--- EXERCISE MATERIAL ---

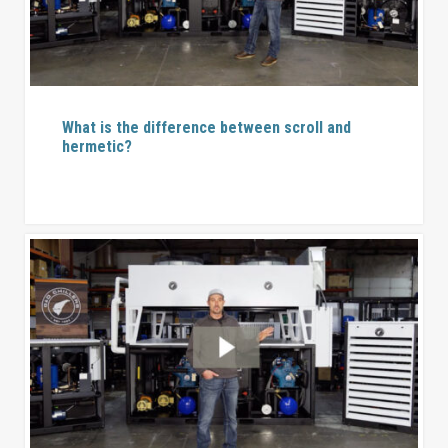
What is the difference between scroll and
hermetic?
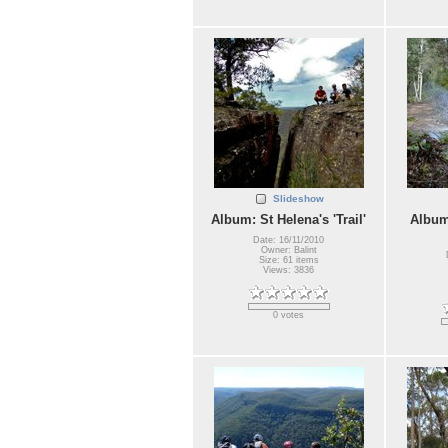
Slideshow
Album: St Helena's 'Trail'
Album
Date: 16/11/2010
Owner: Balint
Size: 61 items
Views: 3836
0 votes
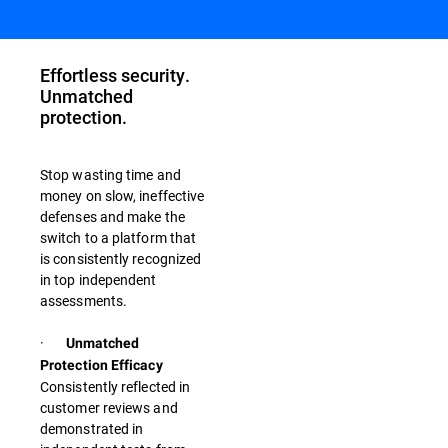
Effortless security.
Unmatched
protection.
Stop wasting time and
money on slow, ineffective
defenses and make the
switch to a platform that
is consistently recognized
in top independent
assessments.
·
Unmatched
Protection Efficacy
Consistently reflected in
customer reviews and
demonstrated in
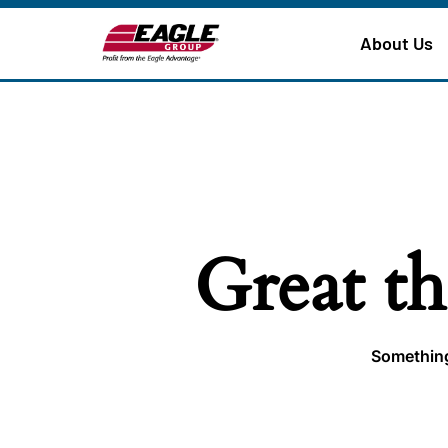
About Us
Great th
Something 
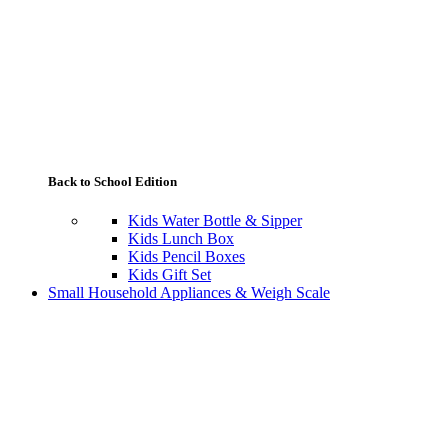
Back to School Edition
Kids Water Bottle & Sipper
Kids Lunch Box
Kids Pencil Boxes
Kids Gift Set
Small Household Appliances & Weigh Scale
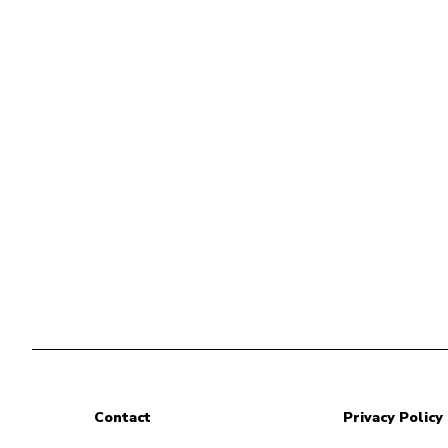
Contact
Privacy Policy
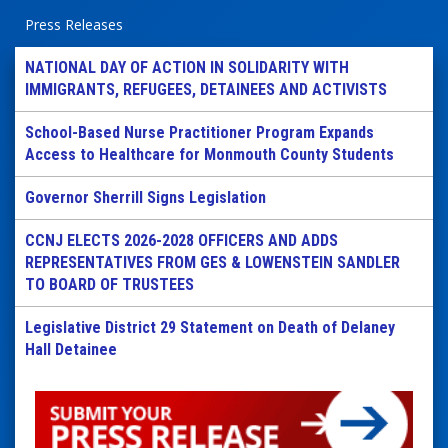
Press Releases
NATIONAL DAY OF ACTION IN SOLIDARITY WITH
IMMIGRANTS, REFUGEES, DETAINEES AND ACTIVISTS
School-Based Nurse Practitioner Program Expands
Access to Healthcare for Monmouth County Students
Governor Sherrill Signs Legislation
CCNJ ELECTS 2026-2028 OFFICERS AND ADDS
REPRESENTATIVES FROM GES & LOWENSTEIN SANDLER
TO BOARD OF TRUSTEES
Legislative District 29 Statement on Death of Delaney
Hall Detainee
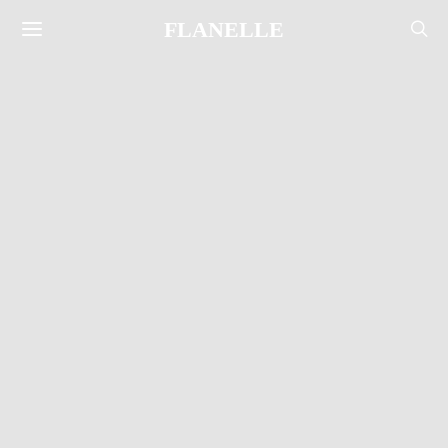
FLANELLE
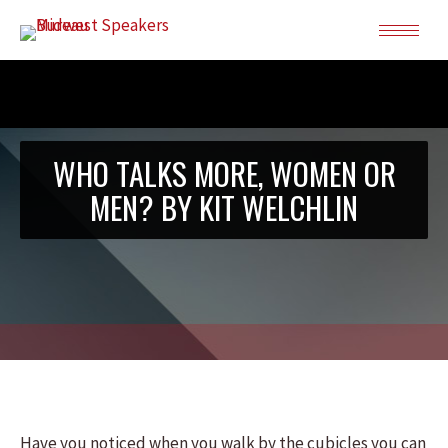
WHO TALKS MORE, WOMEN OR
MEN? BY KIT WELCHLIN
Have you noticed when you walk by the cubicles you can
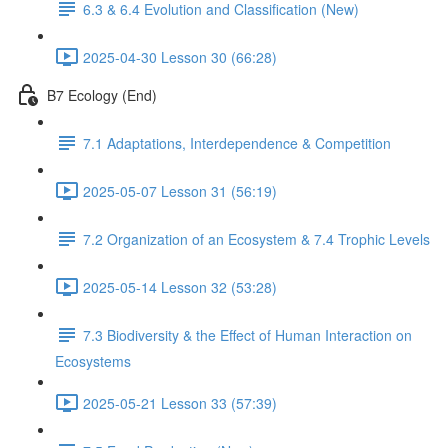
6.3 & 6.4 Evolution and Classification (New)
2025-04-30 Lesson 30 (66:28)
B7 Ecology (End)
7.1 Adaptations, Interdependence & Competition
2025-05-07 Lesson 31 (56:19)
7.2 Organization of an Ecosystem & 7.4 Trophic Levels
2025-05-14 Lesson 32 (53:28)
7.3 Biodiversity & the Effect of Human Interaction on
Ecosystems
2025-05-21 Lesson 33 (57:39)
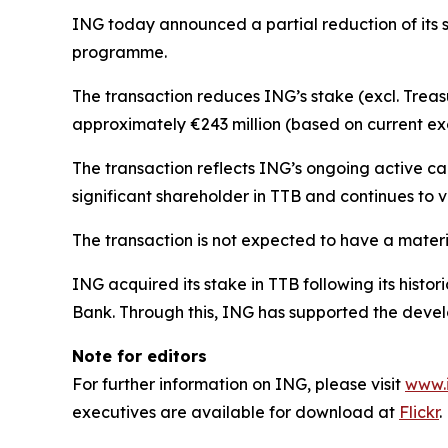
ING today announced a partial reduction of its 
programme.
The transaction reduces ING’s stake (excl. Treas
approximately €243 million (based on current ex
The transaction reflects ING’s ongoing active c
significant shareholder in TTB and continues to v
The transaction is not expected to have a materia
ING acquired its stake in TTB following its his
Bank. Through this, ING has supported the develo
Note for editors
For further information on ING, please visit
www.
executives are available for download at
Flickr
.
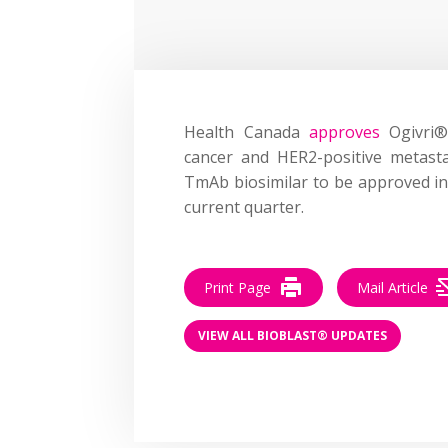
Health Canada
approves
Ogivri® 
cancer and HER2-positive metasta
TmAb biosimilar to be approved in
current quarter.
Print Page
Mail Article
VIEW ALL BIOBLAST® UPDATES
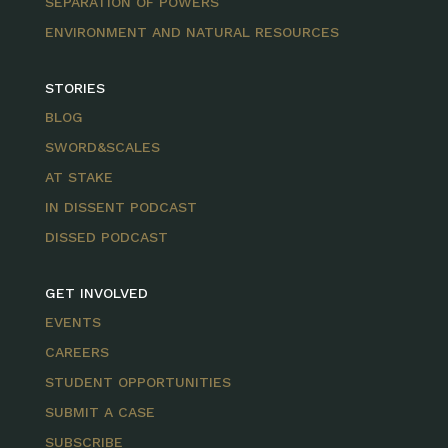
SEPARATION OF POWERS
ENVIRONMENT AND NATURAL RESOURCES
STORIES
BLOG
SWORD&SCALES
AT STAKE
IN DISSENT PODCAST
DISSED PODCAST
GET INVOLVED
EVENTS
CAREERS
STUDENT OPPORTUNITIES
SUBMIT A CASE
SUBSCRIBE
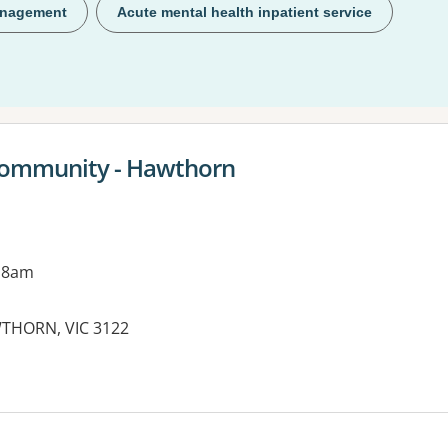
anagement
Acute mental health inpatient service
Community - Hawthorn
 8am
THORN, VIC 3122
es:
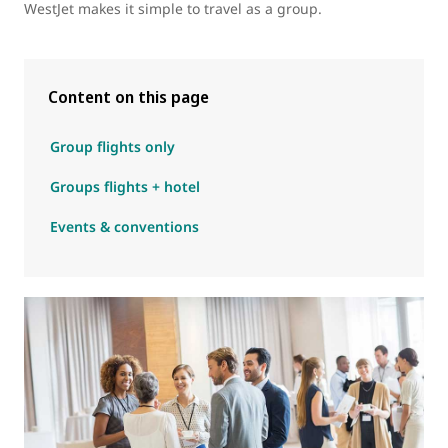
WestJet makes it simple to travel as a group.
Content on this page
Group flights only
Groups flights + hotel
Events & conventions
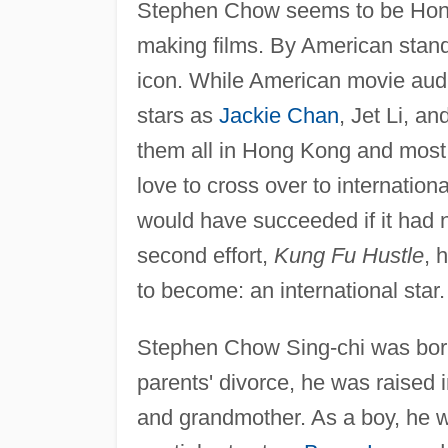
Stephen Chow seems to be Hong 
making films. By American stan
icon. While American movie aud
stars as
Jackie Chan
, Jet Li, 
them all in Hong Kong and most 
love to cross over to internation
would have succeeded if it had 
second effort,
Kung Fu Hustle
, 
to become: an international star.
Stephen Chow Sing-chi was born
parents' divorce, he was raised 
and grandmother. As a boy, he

---

§ **ACTION ITEM**
Reproduce word for word the material above, beginning with the line that contains "2025-04-30 Lesson 30 (66:28)" and ending with the line that contains "2025-05-21 Lesson 33 (57:39)".

§ **TASK ANSWER**
2025-04-30 Lesson 30 (66:28)
B7 Ecology (End)
7.1 Adaptations, Interdependence & Competition
2025-05-07 Lesson 31 (56:19)
7.2 Organization of an Ecosystem & 7.4 Trophic Levels
2025-05-14 Lesson 32 (53:28)
7.3 Biodiversity & the Effect of Human Interaction on
Ecosystems
2025-05-21 Lesson 33 (57:39)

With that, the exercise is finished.